Landscape
山水図
- Date:
- ca. 1887–92
- Medium:
- Album leaf; ink and color on silk
- Source:
- Metropolitan Museum of Art
Description
Landscape is one of the album leaves from the Met's substantial group of Kawabata Gyokushō works given to the museum in 1914 as part of the Charles Stewart Smith Collection (accession 14.76.61.67). It is an album-format painting (36.8 by 29.2 cm, 14 1/2 by 11 1/2 in.) in ink and color on silk, dated about 1887-1892 — the period in which Gyokushō was at the height of his powers as a Tokyo painter and had recently joined the founding faculty of the Tokyo School of Fine Arts. The album leaf is a characteristic small Meiji-period nihonga composition: a quiet landscape view, rendered in the Maruyama-school manner that descends from Maruyama Ōkyo through Gyokushō's teacher Nakajima Raishō, with the trees, rocks, and water observed and drawn with the patience and economy that the Kyoto naturalist tradition demanded.
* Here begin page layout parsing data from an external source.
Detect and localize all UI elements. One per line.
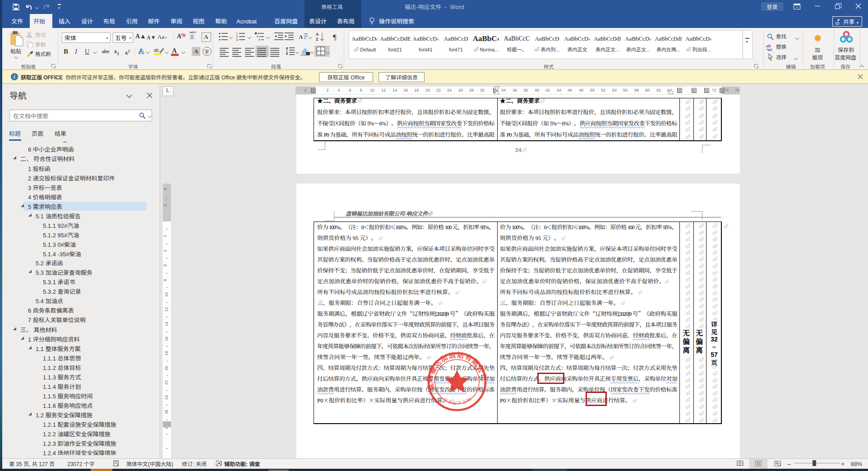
svg-text:ac: ac — [768, 47, 772, 51]
svg-text:x: x — [117, 463, 119, 467]
svg-text:¶: ¶ — [333, 33, 337, 42]
svg-text:A: A — [299, 33, 303, 40]
svg-text:1: 1 — [236, 32, 238, 35]
svg-text:A: A — [316, 32, 319, 37]
svg-text:Z: Z — [316, 37, 319, 42]
svg-text:响应文件专用: 响应文件专用 — [442, 396, 473, 406]
svg-text:ab: ab — [154, 48, 159, 53]
svg-text:3: 3 — [236, 38, 238, 42]
svg-text:2: 2 — [236, 35, 238, 38]
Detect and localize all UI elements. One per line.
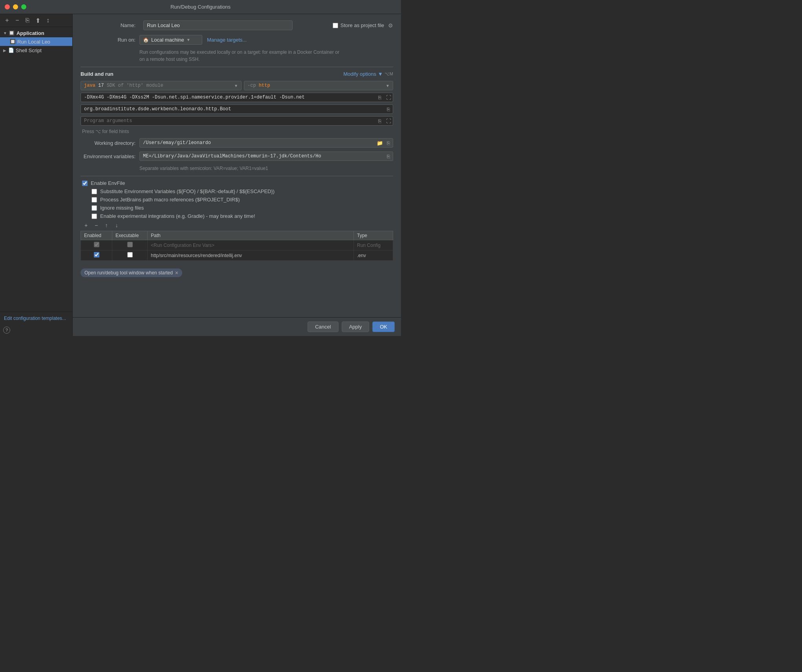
env-vars-hint-text: Separate variables with semicolon: VAR=v…	[139, 165, 268, 172]
program-args-row: ⎘ ⛶	[81, 116, 393, 126]
remove-configuration-button[interactable]: −	[13, 16, 21, 24]
substitute-env-row: Substitute Environment Variables (${FOO}…	[81, 188, 393, 194]
working-dir-macro-button[interactable]: ⎘	[384, 139, 393, 147]
program-args-expand-button[interactable]: ⛶	[384, 117, 393, 125]
sidebar-item-run-local-leo[interactable]: 🔲 Run Local Leo	[0, 37, 72, 46]
program-args-input-wrap: ⎘ ⛶	[81, 116, 393, 126]
enable-envfile-row: Enable EnvFile	[81, 180, 393, 186]
config-content: Name: Store as project file ⚙ Run on: 🏠 …	[73, 14, 401, 317]
row2-path: http/src/main/resources/rendered/intelli…	[148, 250, 354, 261]
env-vars-hint-row: Separate variables with semicolon: VAR=v…	[81, 165, 393, 172]
sidebar-toolbar: + − ⎘ ⬆ ↕	[0, 14, 72, 27]
sidebar-footer[interactable]: Edit configuration templates...	[0, 312, 72, 324]
sidebar-content: ▼ 🔲 Application 🔲 Run Local Leo ▶ 📄 Shel…	[0, 27, 72, 312]
col-path: Path	[148, 231, 354, 240]
name-input[interactable]	[143, 20, 293, 30]
process-jetbrains-checkbox[interactable]	[92, 197, 97, 203]
build-run-header: Build and run Modify options ▼ ⌥M	[81, 71, 393, 77]
process-jetbrains-row: Process JetBrains path macro references …	[81, 197, 393, 203]
env-vars-edit-button[interactable]: ⎘	[384, 152, 393, 161]
sidebar-group-application[interactable]: ▼ 🔲 Application	[0, 29, 72, 37]
program-args-input[interactable]	[81, 117, 375, 125]
modify-options-button[interactable]: Modify options ▼ ⌥M	[343, 71, 393, 77]
chevron-right-icon: ▶	[3, 48, 6, 53]
working-directory-row: Working directory: 📁 ⎘	[81, 138, 393, 148]
minimize-button[interactable]	[13, 4, 18, 9]
store-as-project-label: Store as project file	[341, 22, 386, 28]
add-configuration-button[interactable]: +	[3, 16, 11, 24]
edit-templates-link[interactable]: Edit configuration templates...	[4, 316, 66, 321]
tag-chip-close-button[interactable]: ×	[175, 270, 178, 276]
sdk-suffix: SDK of 'http' module	[107, 83, 163, 88]
store-as-project-checkbox[interactable]	[333, 23, 338, 28]
run-config-icon: 🔲	[9, 38, 16, 45]
help-button[interactable]: ?	[3, 327, 10, 334]
ignore-missing-row: Ignore missing files	[81, 205, 393, 211]
run-on-label: Run on:	[81, 37, 139, 43]
sdk-dropdown[interactable]: java 17 SDK of 'http' module ▼	[81, 81, 242, 90]
sidebar-item-run-local-leo-label: Run Local Leo	[17, 39, 50, 45]
enable-experimental-label[interactable]: Enable experimental integrations (e.g. G…	[100, 213, 255, 219]
env-vars-input[interactable]	[140, 152, 384, 161]
substitute-env-checkbox[interactable]	[92, 189, 97, 194]
name-row: Name: Store as project file ⚙	[81, 20, 393, 30]
env-file-move-up-button[interactable]: ↑	[103, 221, 110, 229]
substitute-env-label[interactable]: Substitute Environment Variables (${FOO}…	[100, 188, 275, 194]
env-file-add-button[interactable]: +	[82, 221, 90, 229]
manage-targets-link[interactable]: Manage targets...	[207, 37, 247, 43]
apply-button[interactable]: Apply	[342, 321, 370, 332]
env-vars-label: Environment variables:	[81, 153, 139, 159]
store-as-project-gear-button[interactable]: ⚙	[388, 22, 393, 29]
ignore-missing-label[interactable]: Ignore missing files	[100, 205, 144, 211]
sdk-classpath-row: java 17 SDK of 'http' module ▼ -cp http …	[81, 81, 393, 90]
enable-experimental-checkbox[interactable]	[92, 214, 97, 219]
row1-enabled	[81, 240, 112, 250]
row2-enabled-checkbox[interactable]	[94, 252, 99, 257]
divider-2	[81, 176, 393, 176]
env-vars-input-wrap: ⎘	[139, 152, 393, 161]
right-panel: Name: Store as project file ⚙ Run on: 🏠 …	[73, 14, 401, 336]
maximize-button[interactable]	[21, 4, 26, 9]
run-on-dropdown[interactable]: 🏠 Local machine ▼	[139, 35, 202, 45]
enable-envfile-checkbox[interactable]	[82, 181, 88, 186]
divider-1	[81, 67, 393, 67]
sidebar-group-shell-script[interactable]: ▶ 📄 Shell Script	[0, 46, 72, 55]
program-args-copy-button[interactable]: ⎘	[375, 117, 384, 125]
sidebar: + − ⎘ ⬆ ↕ ▼ 🔲 Application 🔲 Run Local Le…	[0, 14, 73, 336]
ok-button[interactable]: OK	[372, 321, 395, 332]
tag-chip-label: Open run/debug tool window when started	[84, 270, 173, 276]
row2-type: .env	[354, 250, 393, 261]
main-layout: + − ⎘ ⬆ ↕ ▼ 🔲 Application 🔲 Run Local Le…	[0, 14, 401, 336]
enable-envfile-label[interactable]: Enable EnvFile	[91, 180, 125, 186]
main-class-input[interactable]	[81, 105, 384, 113]
jvm-args-input[interactable]	[81, 93, 375, 102]
process-jetbrains-label[interactable]: Process JetBrains path macro references …	[100, 197, 240, 203]
working-directory-input[interactable]	[140, 139, 375, 147]
open-tool-window-chip: Open run/debug tool window when started …	[81, 268, 182, 277]
row2-executable-checkbox[interactable]	[127, 252, 133, 257]
ignore-missing-checkbox[interactable]	[92, 205, 97, 211]
classpath-dropdown[interactable]: -cp http ▼	[244, 81, 393, 90]
dialog-footer: Cancel Apply OK	[73, 317, 401, 336]
env-vars-row: Environment variables: ⎘	[81, 152, 393, 161]
window-controls	[5, 4, 26, 9]
move-configuration-button[interactable]: ⬆	[34, 16, 42, 24]
env-file-move-down-button[interactable]: ↓	[113, 221, 121, 229]
table-row: http/src/main/resources/rendered/intelli…	[81, 250, 393, 261]
working-dir-folder-button[interactable]: 📁	[375, 139, 384, 147]
classpath-chevron-icon: ▼	[386, 84, 390, 88]
main-class-input-wrap: ⎘	[81, 104, 393, 114]
modify-options-shortcut: ⌥M	[385, 71, 393, 77]
jvm-args-expand-button[interactable]: ⛶	[384, 93, 393, 102]
sort-configuration-button[interactable]: ↕	[44, 16, 52, 24]
copy-configuration-button[interactable]: ⎘	[24, 16, 31, 24]
row1-enabled-checkbox[interactable]	[94, 242, 99, 247]
field-hints-label: Press ⌥ for field hints	[82, 129, 129, 134]
jvm-args-copy-button[interactable]: ⎘	[375, 93, 384, 102]
close-button[interactable]	[5, 4, 10, 9]
cancel-button[interactable]: Cancel	[308, 321, 338, 332]
enable-experimental-row: Enable experimental integrations (e.g. G…	[81, 213, 393, 219]
row1-executable-checkbox[interactable]	[127, 242, 133, 247]
env-file-remove-button[interactable]: −	[92, 221, 100, 229]
main-class-copy-button[interactable]: ⎘	[384, 105, 393, 113]
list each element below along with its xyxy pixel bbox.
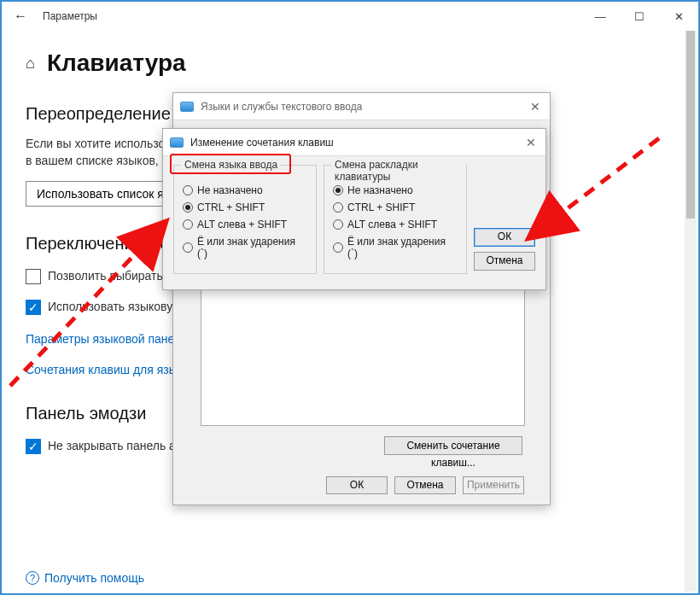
- change-key-sequence-dialog: Изменение сочетания клавиш ✕ Смена языка…: [162, 128, 546, 290]
- lang-tilde-radio[interactable]: [183, 242, 193, 253]
- change-key-close-button[interactable]: ✕: [518, 131, 544, 154]
- change-key-titlebar[interactable]: Изменение сочетания клавиш ✕: [163, 129, 545, 156]
- use-language-bar-checkbox[interactable]: ✓: [26, 300, 41, 315]
- settings-window: ← Параметры — ☐ ✕ ⌂ Клавиатура Переопред…: [0, 0, 700, 595]
- lang-tilde-label: Ё или знак ударения (`): [197, 236, 307, 260]
- lang-ctrlshift-radio[interactable]: [183, 202, 193, 213]
- lang-altshift-radio[interactable]: [183, 219, 193, 230]
- titlebar: ← Параметры — ☐ ✕: [2, 2, 698, 31]
- change-key-cancel-button[interactable]: Отмена: [474, 252, 535, 271]
- lang-none-label: Не назначено: [197, 184, 263, 196]
- layout-tilde-radio[interactable]: [333, 242, 343, 253]
- text-services-apply-button[interactable]: Применить: [463, 476, 524, 494]
- page-title: Клавиатура: [47, 50, 186, 77]
- change-key-ok-button[interactable]: ОК: [474, 228, 535, 247]
- keyboard-layout-legend: Смена раскладки клавиатуры: [331, 159, 466, 183]
- minimize-button[interactable]: —: [580, 3, 620, 29]
- layout-altshift-radio[interactable]: [333, 219, 343, 230]
- emoji-autoclose-checkbox[interactable]: ✓: [26, 439, 41, 454]
- text-services-title: Языки и службы текстового ввода: [201, 101, 362, 113]
- help-link[interactable]: ? Получить помощь: [26, 571, 144, 585]
- maximize-button[interactable]: ☐: [620, 3, 659, 29]
- lang-ctrlshift-label: CTRL + SHIFT: [197, 201, 265, 213]
- layout-ctrlshift-label: CTRL + SHIFT: [347, 201, 415, 213]
- layout-ctrlshift-radio[interactable]: [333, 202, 343, 213]
- layout-tilde-label: Ё или знак ударения (`): [347, 236, 458, 260]
- change-key-title: Изменение сочетания клавиш: [190, 137, 334, 149]
- text-services-close-button[interactable]: ✕: [522, 96, 548, 118]
- lang-none-radio[interactable]: [183, 185, 193, 195]
- layout-none-radio[interactable]: [333, 185, 343, 195]
- keyboard-layout-group: Смена раскладки клавиатуры Не назначено …: [324, 165, 467, 274]
- keyboard-icon: [180, 102, 194, 112]
- help-text: Получить помощь: [44, 571, 144, 585]
- back-button[interactable]: ←: [7, 9, 34, 24]
- change-key-sequence-button[interactable]: Сменить сочетание клавиш...: [384, 436, 522, 455]
- input-language-group: Смена языка ввода Не назначено CTRL + SH…: [173, 165, 317, 274]
- allow-per-app-checkbox[interactable]: [26, 269, 41, 284]
- window-title: Параметры: [43, 10, 97, 22]
- home-icon[interactable]: ⌂: [26, 55, 35, 73]
- text-services-ok-button[interactable]: ОК: [326, 476, 388, 494]
- text-services-cancel-button[interactable]: Отмена: [394, 476, 456, 494]
- lang-altshift-label: ALT слева + SHIFT: [197, 219, 287, 230]
- layout-altshift-label: ALT слева + SHIFT: [347, 219, 437, 230]
- layout-none-label: Не назначено: [347, 184, 413, 196]
- text-services-titlebar[interactable]: Языки и службы текстового ввода ✕: [173, 93, 550, 120]
- annotation-highlight-box: [170, 154, 291, 174]
- close-button[interactable]: ✕: [659, 3, 698, 29]
- help-icon: ?: [26, 571, 39, 585]
- keyboard-icon: [170, 137, 184, 148]
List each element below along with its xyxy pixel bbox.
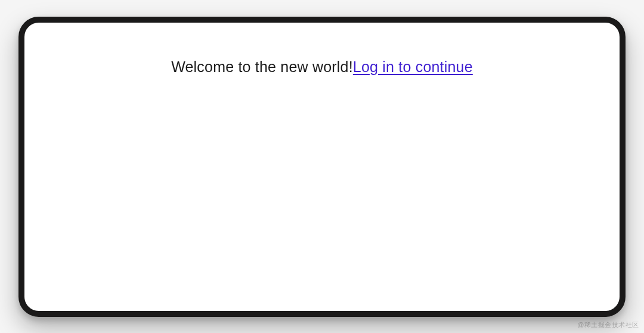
content-area: Welcome to the new world!Log in to conti…: [24, 23, 620, 77]
watermark-text: @稀土掘金技术社区: [577, 320, 639, 329]
welcome-line: Welcome to the new world!Log in to conti…: [24, 57, 620, 77]
login-link[interactable]: Log in to continue: [353, 58, 473, 75]
device-frame: Welcome to the new world!Log in to conti…: [18, 17, 626, 317]
welcome-text: Welcome to the new world!: [171, 58, 353, 75]
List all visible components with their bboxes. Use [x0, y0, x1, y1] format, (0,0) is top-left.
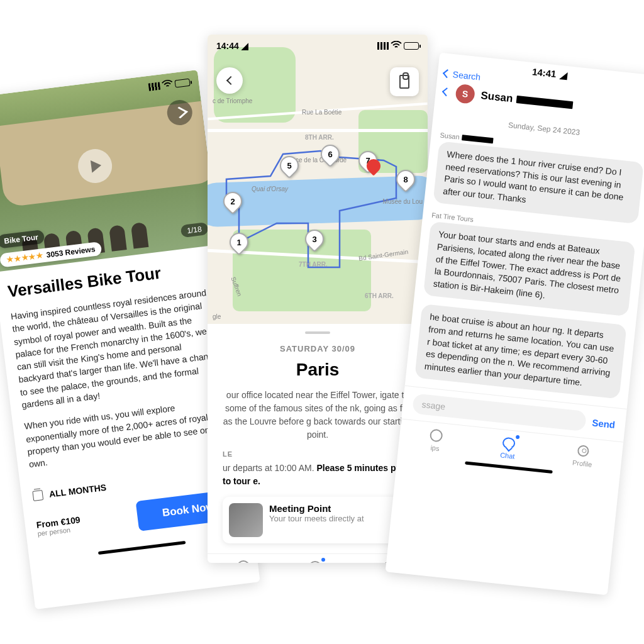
battery-icon — [174, 79, 190, 88]
map-label: c de Triomphe — [213, 97, 252, 104]
back-button[interactable] — [216, 67, 243, 94]
itinerary-description: our office located near the Eiffel Tower… — [223, 389, 413, 441]
avatar: S — [455, 84, 475, 104]
itinerary-date: SATURDAY 30/09 — [223, 344, 413, 353]
schedule-heading: LE — [223, 450, 413, 458]
message-bubble-incoming[interactable]: he boat cruise is about an hour ng. It d… — [414, 304, 627, 399]
chevron-left-icon — [442, 87, 451, 96]
map-label: 8TH ARR. — [305, 134, 334, 141]
hero-image[interactable]: Bike Tour ★★★★★ 3053 Reviews 1/18 — [0, 70, 219, 272]
wifi-icon — [391, 41, 402, 51]
tab-chat[interactable]: Chat — [499, 435, 517, 460]
tab-trips[interactable]: ips — [427, 428, 445, 453]
contact-name: Susan — [480, 89, 574, 111]
chat-icon — [309, 561, 321, 563]
battery-icon — [404, 42, 419, 50]
review-count: 3053 Reviews — [46, 245, 96, 259]
redacted-text — [462, 135, 494, 143]
signal-icon — [148, 82, 160, 91]
share-icon — [172, 107, 188, 118]
schedule-text: ur departs at 10:00 AM. Please 5 minutes… — [223, 462, 413, 488]
status-time: 14:41 — [531, 66, 557, 79]
tab-profile[interactable]: Profile — [572, 443, 594, 469]
calendar-icon — [32, 490, 43, 501]
clipboard-icon — [399, 75, 409, 89]
status-bar: 14:44 ◢ — [208, 37, 428, 52]
notification-dot — [516, 435, 520, 440]
chat-icon — [502, 437, 516, 450]
notification-dot — [321, 558, 325, 562]
map-label: Musée du Lou — [383, 198, 423, 205]
itinerary-city: Paris — [223, 360, 413, 380]
chevron-left-icon — [226, 76, 235, 85]
image-counter: 1/18 — [180, 222, 208, 238]
tab-chat[interactable]: Chat — [308, 559, 323, 563]
map-label: Rue La Boétie — [302, 109, 341, 116]
chevron-left-icon — [443, 69, 452, 78]
location-icon: ◢ — [560, 69, 569, 80]
send-button[interactable]: Send — [592, 417, 616, 430]
meeting-point-title: Meeting Point — [269, 503, 364, 514]
map-label: 6TH ARR. — [365, 292, 394, 299]
location-icon: ◢ — [242, 41, 248, 51]
trips-icon — [430, 429, 443, 443]
signal-icon — [377, 42, 389, 50]
wifi-icon — [161, 79, 174, 91]
tour-description-1: Having inspired countless royal residenc… — [10, 286, 225, 412]
clipboard-button[interactable] — [390, 67, 419, 96]
meeting-point-sub: Your tour meets directly at — [269, 514, 364, 523]
trips-icon — [237, 560, 250, 563]
map-view[interactable]: 14:44 ◢ c de Triomphe Rue La Boétie 8TH … — [208, 35, 428, 324]
profile-icon — [577, 445, 590, 457]
map-label: Quai d'Orsay — [252, 186, 288, 192]
play-icon — [91, 159, 102, 173]
star-icon: ★★★★★ — [6, 251, 44, 264]
month-filter-label: ALL MONTHS — [48, 482, 107, 499]
meeting-point-thumb — [229, 503, 263, 537]
meeting-point-card[interactable]: Meeting Point Your tour meets directly a… — [223, 497, 413, 543]
drag-handle[interactable] — [305, 331, 330, 334]
map-attribution: gle — [213, 313, 221, 320]
map-label: 7TH ARR. — [299, 261, 328, 268]
redacted-text — [516, 96, 574, 109]
tab-trips[interactable]: ps — [236, 559, 251, 563]
status-time: 14:44 — [216, 41, 239, 51]
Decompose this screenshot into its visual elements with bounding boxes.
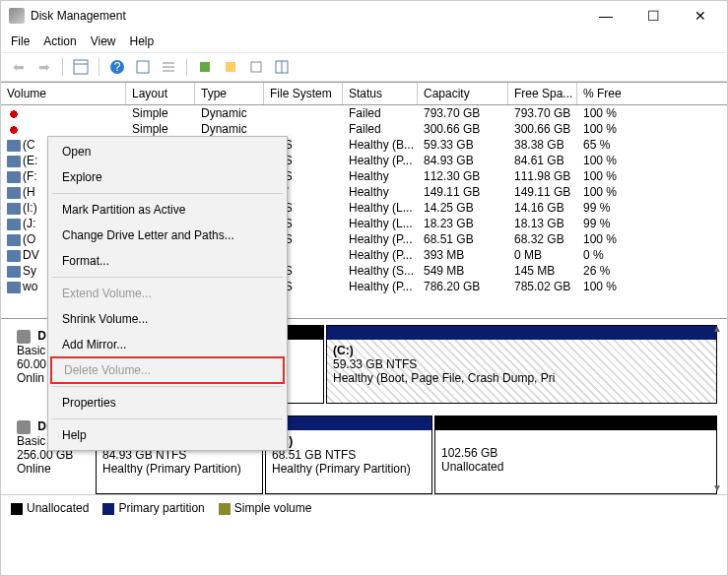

The Charles Stewart Smith group of Gyokushō paintings, comprising more than a dozen album leaves of birds, flowers, animals, and landscapes given to the museum in his memory by his family, is one of the most coherent collections of Gyokushō's small-format work in the West and an essential reference for understanding his daily painting practice in the early Meiji decades.